Activity
Search for the word "Validate" in the entries. Each line that holds it should be copied.

Record extracts
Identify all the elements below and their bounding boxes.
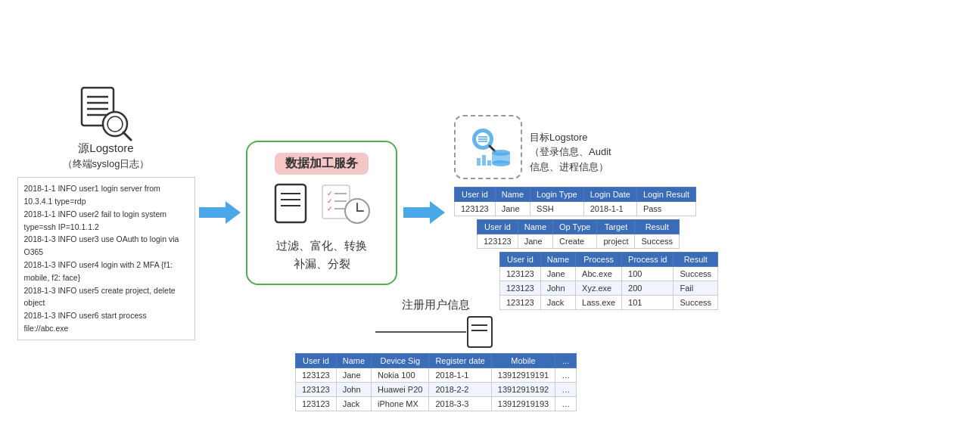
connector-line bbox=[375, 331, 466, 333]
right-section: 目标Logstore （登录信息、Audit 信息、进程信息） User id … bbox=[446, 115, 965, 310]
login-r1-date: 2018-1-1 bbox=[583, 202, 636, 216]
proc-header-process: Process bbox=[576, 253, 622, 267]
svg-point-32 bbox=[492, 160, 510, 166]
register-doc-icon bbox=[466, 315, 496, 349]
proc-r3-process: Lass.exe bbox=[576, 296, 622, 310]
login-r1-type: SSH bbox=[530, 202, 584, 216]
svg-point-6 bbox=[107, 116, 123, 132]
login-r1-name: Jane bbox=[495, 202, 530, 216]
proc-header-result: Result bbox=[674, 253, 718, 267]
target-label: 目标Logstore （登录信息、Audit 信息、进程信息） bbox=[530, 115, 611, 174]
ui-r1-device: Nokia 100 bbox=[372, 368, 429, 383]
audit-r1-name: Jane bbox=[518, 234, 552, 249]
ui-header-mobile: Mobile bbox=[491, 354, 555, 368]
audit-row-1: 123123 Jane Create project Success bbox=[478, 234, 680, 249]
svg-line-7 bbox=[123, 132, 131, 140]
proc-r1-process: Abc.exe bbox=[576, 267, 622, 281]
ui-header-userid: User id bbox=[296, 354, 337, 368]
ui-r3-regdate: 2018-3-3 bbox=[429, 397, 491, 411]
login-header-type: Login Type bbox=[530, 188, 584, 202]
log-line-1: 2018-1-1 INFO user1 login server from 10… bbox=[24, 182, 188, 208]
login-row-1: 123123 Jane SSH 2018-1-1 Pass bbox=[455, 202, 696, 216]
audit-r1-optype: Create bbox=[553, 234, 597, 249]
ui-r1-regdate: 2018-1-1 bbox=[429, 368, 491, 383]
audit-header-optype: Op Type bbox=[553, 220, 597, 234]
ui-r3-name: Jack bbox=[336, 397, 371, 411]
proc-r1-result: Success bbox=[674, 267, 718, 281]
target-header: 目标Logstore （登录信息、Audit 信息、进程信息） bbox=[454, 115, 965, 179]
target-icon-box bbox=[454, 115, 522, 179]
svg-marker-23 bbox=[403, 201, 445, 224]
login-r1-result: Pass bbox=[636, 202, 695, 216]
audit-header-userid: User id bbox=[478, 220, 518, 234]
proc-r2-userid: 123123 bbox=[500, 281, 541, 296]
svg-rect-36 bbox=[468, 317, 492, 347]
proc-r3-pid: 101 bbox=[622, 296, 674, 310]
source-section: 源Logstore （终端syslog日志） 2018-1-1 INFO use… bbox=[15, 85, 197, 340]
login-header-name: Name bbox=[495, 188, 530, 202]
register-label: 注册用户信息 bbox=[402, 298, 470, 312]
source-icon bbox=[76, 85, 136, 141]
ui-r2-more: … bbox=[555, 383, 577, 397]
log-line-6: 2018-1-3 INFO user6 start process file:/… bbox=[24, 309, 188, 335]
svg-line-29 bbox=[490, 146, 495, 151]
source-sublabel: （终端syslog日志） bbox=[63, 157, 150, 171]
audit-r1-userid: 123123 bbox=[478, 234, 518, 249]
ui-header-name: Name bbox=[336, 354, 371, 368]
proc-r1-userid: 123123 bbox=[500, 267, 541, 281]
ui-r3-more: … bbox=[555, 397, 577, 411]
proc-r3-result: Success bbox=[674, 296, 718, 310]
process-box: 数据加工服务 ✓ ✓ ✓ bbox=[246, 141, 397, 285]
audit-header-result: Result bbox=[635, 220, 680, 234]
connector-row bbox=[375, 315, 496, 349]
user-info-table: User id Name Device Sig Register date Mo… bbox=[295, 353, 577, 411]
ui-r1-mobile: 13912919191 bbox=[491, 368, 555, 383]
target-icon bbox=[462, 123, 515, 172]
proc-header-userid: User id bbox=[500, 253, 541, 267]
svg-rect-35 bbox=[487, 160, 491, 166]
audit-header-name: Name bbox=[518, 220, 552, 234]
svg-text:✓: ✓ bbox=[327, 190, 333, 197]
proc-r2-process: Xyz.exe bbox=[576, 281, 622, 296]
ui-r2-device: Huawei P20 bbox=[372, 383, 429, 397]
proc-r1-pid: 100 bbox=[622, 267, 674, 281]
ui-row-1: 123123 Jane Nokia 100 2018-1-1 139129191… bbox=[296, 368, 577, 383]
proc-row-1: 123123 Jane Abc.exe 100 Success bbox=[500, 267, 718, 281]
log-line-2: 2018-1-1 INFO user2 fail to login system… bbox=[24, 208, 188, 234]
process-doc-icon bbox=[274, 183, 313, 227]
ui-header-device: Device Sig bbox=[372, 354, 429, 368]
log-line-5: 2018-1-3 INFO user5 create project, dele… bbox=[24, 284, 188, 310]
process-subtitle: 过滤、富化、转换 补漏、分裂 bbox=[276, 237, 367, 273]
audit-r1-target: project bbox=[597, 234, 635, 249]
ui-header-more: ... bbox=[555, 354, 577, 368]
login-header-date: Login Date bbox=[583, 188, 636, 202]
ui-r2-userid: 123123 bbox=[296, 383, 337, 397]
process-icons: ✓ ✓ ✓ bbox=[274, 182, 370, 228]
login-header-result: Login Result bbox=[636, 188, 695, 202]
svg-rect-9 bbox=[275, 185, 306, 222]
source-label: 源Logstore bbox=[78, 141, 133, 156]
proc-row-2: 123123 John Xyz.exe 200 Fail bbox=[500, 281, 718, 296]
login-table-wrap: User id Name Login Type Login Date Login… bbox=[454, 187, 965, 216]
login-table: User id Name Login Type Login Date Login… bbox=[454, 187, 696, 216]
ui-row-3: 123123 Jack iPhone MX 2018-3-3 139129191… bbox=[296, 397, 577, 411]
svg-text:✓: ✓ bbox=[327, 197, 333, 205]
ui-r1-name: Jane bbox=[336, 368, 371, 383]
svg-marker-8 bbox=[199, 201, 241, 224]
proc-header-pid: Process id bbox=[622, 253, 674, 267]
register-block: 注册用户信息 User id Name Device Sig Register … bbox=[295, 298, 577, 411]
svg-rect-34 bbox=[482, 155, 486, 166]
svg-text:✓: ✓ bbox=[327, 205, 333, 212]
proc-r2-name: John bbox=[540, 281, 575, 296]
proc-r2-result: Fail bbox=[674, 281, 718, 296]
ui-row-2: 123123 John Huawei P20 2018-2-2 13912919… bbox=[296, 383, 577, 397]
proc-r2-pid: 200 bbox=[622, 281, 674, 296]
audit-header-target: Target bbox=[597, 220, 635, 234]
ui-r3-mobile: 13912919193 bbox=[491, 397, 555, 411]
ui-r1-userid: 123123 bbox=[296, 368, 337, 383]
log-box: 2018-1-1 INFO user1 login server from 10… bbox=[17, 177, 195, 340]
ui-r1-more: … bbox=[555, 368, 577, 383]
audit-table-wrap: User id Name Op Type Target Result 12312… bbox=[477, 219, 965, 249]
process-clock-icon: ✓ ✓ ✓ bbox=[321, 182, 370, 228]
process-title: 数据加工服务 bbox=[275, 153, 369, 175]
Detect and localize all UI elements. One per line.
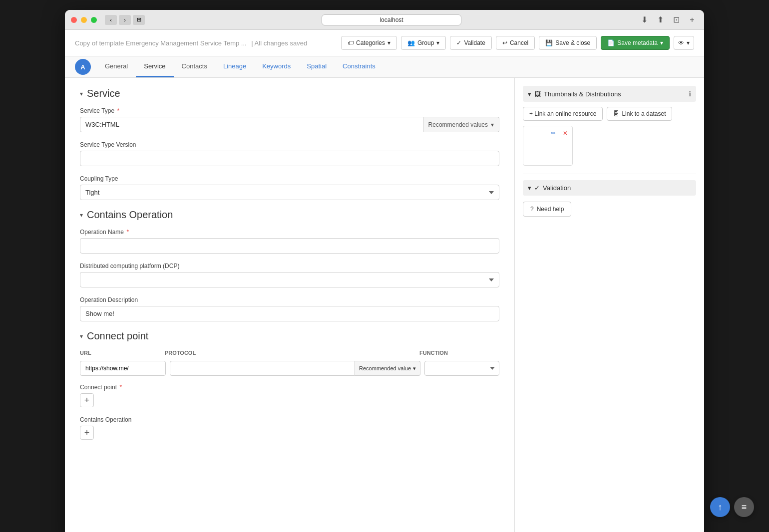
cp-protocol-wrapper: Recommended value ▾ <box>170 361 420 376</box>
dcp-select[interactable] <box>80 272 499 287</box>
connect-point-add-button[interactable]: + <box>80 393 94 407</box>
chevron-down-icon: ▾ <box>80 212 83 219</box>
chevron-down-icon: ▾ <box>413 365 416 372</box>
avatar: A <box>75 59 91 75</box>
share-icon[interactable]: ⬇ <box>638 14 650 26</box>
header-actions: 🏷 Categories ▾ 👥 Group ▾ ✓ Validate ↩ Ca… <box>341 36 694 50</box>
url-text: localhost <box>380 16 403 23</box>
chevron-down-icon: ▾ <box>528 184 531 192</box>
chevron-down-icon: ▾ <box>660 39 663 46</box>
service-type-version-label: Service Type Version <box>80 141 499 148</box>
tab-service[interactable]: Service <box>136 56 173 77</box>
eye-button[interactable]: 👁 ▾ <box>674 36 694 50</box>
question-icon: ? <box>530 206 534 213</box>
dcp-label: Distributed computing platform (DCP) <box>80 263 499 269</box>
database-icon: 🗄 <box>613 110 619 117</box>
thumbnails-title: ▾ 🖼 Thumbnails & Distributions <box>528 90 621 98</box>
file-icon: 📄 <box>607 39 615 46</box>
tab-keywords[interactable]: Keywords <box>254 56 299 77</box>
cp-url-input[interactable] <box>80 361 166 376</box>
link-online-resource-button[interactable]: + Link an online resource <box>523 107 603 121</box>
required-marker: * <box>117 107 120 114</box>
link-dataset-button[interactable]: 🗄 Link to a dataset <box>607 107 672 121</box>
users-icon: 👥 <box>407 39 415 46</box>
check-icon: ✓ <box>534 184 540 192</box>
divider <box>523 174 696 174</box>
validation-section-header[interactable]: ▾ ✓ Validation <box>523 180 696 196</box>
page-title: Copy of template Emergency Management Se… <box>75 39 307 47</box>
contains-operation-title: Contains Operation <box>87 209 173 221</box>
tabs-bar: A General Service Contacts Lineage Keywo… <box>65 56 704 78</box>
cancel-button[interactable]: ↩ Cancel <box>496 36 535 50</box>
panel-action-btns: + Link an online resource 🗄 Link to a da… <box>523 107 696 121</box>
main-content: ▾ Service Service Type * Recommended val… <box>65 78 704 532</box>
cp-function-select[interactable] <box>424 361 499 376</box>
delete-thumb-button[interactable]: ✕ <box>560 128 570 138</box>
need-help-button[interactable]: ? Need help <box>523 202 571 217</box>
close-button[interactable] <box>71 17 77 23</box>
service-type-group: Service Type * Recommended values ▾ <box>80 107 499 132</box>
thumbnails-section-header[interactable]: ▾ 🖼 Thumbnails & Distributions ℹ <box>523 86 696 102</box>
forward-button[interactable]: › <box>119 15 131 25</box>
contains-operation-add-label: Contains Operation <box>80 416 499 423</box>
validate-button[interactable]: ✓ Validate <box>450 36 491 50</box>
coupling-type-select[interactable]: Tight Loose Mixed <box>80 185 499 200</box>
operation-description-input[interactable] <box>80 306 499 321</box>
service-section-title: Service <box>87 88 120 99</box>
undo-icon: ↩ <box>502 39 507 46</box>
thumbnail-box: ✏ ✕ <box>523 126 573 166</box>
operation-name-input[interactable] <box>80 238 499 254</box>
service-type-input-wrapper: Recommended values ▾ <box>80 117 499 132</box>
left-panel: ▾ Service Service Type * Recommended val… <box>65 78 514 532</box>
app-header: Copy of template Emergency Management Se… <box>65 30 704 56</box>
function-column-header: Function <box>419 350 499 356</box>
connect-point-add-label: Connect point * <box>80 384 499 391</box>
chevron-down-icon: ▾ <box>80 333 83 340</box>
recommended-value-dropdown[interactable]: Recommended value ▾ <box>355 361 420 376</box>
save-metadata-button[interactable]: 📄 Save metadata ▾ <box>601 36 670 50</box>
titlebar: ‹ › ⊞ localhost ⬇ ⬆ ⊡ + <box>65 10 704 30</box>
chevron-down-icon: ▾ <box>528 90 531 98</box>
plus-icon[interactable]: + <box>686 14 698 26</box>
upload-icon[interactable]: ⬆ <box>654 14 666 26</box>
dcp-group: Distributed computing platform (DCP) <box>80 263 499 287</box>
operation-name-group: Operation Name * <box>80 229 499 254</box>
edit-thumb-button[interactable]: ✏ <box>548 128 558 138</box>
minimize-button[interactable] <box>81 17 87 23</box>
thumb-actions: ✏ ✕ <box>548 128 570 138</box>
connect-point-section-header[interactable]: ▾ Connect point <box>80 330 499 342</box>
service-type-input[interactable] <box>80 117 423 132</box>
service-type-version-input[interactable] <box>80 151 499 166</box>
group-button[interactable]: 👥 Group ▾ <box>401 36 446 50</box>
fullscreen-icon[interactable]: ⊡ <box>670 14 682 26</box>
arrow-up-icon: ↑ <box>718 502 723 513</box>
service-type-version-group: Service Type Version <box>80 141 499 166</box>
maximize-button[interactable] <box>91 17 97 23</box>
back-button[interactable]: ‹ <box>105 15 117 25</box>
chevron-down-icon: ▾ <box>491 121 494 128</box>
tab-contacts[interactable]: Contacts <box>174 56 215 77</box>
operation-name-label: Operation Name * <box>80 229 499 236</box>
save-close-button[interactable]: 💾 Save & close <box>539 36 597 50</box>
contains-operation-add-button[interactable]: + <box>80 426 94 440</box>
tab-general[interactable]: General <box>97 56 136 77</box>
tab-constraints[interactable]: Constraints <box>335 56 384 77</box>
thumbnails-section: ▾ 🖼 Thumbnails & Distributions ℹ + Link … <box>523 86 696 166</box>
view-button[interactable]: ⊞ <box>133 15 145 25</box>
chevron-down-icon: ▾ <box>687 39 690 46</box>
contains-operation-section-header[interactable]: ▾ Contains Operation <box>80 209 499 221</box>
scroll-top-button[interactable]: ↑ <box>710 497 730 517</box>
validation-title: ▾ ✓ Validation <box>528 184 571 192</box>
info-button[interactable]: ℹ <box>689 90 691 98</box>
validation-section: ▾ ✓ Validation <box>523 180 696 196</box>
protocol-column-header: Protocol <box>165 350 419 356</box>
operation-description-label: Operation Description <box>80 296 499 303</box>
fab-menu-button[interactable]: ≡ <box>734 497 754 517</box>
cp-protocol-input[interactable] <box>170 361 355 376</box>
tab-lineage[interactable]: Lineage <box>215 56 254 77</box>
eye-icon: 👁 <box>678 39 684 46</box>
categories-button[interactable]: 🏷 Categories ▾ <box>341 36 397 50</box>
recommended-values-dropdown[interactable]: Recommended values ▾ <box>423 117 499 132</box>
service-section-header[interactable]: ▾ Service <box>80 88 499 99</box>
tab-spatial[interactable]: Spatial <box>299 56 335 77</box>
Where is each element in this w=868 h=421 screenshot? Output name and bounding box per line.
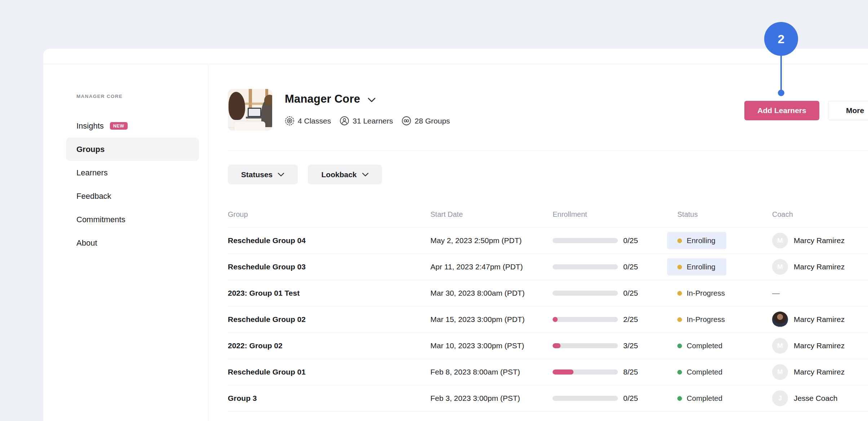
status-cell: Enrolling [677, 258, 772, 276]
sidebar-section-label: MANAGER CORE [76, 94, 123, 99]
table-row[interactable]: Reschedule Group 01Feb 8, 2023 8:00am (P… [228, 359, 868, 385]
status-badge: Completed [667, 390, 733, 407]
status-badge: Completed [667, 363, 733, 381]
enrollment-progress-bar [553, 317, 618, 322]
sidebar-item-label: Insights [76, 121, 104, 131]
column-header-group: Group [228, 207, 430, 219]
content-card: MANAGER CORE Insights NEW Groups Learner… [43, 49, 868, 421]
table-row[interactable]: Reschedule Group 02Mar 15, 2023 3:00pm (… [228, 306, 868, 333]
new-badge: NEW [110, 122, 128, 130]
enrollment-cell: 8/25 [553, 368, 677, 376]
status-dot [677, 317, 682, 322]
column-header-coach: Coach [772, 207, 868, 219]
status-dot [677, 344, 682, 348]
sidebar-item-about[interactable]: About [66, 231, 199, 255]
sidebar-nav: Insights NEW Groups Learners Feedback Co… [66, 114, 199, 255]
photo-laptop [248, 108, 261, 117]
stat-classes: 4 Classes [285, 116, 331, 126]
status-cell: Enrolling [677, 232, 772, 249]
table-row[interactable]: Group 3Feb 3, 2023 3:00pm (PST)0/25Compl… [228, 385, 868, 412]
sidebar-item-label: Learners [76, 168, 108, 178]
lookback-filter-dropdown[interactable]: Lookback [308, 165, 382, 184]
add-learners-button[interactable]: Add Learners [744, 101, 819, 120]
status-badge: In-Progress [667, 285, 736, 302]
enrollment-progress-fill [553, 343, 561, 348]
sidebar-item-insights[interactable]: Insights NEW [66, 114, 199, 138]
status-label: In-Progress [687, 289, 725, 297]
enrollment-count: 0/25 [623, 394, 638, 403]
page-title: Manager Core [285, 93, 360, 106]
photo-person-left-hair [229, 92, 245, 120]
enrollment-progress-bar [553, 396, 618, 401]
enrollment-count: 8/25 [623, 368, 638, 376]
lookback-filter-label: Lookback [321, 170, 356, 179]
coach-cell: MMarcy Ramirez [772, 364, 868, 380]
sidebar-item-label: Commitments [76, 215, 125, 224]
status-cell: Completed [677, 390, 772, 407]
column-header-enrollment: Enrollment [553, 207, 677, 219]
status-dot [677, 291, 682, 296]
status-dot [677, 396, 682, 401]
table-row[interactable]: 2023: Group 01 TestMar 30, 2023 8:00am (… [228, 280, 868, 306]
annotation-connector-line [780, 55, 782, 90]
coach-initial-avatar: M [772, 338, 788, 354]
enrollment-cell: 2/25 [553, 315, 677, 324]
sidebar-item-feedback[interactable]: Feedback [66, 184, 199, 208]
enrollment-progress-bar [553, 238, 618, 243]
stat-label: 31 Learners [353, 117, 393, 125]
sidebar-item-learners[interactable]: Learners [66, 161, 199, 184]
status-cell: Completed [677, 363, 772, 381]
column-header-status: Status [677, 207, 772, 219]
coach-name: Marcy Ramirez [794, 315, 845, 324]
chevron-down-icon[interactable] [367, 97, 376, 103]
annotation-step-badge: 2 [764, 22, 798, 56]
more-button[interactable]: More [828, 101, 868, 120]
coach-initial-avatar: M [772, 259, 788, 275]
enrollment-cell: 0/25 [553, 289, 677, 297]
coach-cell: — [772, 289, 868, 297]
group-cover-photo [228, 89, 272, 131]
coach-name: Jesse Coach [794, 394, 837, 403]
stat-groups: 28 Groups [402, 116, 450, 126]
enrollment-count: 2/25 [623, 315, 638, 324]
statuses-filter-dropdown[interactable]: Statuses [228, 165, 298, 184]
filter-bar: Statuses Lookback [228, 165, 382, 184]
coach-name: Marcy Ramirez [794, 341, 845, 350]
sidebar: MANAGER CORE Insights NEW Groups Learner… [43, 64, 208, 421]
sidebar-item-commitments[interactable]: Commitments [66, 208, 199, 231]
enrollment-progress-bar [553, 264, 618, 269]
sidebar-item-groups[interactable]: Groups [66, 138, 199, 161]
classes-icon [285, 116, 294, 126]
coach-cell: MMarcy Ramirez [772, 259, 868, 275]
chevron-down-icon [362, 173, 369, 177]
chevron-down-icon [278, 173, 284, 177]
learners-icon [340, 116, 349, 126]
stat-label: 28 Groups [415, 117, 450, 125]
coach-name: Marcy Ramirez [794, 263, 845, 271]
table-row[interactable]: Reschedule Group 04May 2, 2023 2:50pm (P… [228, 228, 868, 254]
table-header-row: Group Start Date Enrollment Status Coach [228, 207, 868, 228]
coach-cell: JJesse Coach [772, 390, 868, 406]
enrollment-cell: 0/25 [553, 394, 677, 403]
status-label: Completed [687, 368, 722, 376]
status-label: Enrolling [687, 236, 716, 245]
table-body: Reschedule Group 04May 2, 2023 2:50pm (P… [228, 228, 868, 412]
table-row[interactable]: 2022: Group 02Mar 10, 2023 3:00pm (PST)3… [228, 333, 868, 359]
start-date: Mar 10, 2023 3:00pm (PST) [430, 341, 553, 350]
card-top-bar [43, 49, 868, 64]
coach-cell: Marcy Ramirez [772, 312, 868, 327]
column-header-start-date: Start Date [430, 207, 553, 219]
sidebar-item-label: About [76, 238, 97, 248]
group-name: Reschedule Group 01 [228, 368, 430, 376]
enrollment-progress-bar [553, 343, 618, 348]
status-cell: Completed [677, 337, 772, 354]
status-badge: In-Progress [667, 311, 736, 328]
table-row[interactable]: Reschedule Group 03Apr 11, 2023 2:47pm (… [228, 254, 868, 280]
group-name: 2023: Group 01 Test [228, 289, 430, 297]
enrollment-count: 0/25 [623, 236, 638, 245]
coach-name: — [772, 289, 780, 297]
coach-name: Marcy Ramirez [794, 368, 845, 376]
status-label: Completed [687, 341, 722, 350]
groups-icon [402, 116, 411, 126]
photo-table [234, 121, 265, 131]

Exercise response
header-actions: 🏷 Categories ▾ 👥 Group ▾ ✓ Validate ↩ Ca… <box>341 36 694 50</box>
validate-button[interactable]: ✓ Validate <box>450 36 491 50</box>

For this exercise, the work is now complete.